Check out the post by Ibram Rogers who writes about the A Stone-Faced Lie on the Mall and how King was never happy with America, so why are the feds forcing him to smile now?
The night before he was assassinated in 1968, Dr. Martin Luther King Jr. famously roared that he had "been to the mountaintop" and he had "seen the promised land" of freedom, justice, and equality.
That spirit in the final phase of King's life has been captured brilliantly by Chinese sculptor, Lei Yixin, who was commissioned to design the centerpiece for King's memorial on the National Mall in Washington. In his models for the statue, Lei captures King as a man firmly rooted in the inalienable rights of humanity, his arms folded, looking intensely for us to take hold of the tools he left us to climb to freedom's mountaintop.

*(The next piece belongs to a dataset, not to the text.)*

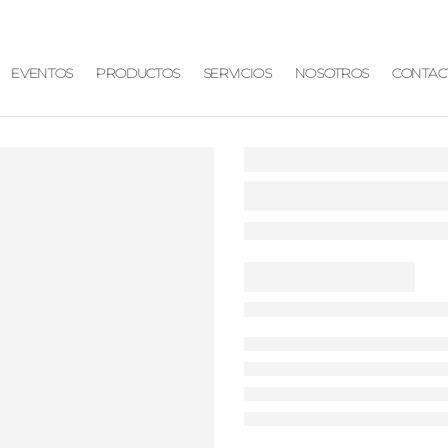
EVENTOS
PRODUCTOS
SERVICIOS
NOSOTROS
CONTAC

Now the U.S. Commission of Fine Arts which selected Lei has criticized his design and is recommending a more sympathetic rendering of King. The current, more defiant, rendering, the panel said, reflects a "genre of political sculpture that has recently been pulled down in other countries." Commission secretary Thomas Luebke added, in a letter to the foundation responsible for the King Memorial, that "the proposed treatment of the sculpture - as the most iconographic and central element of the memorial to Dr. King - would be unfortunate and inappropriate as an expression of his legacy."
In its simplest terms, the panel said the representation of King is too "confrontational." At best, this assessment reflects historical ignorance. At worst, it seems tied to a larger societal effort to distort, co-opt, and water-down King's legacy.
How can anyone infer that King was anything but confrontational during the last dozen years of his life? Civil disobedience is a fundamentally confrontational act.
Didn't King confront Montgomery? Birmingham? Washington D.C.? Chicago? Memphis?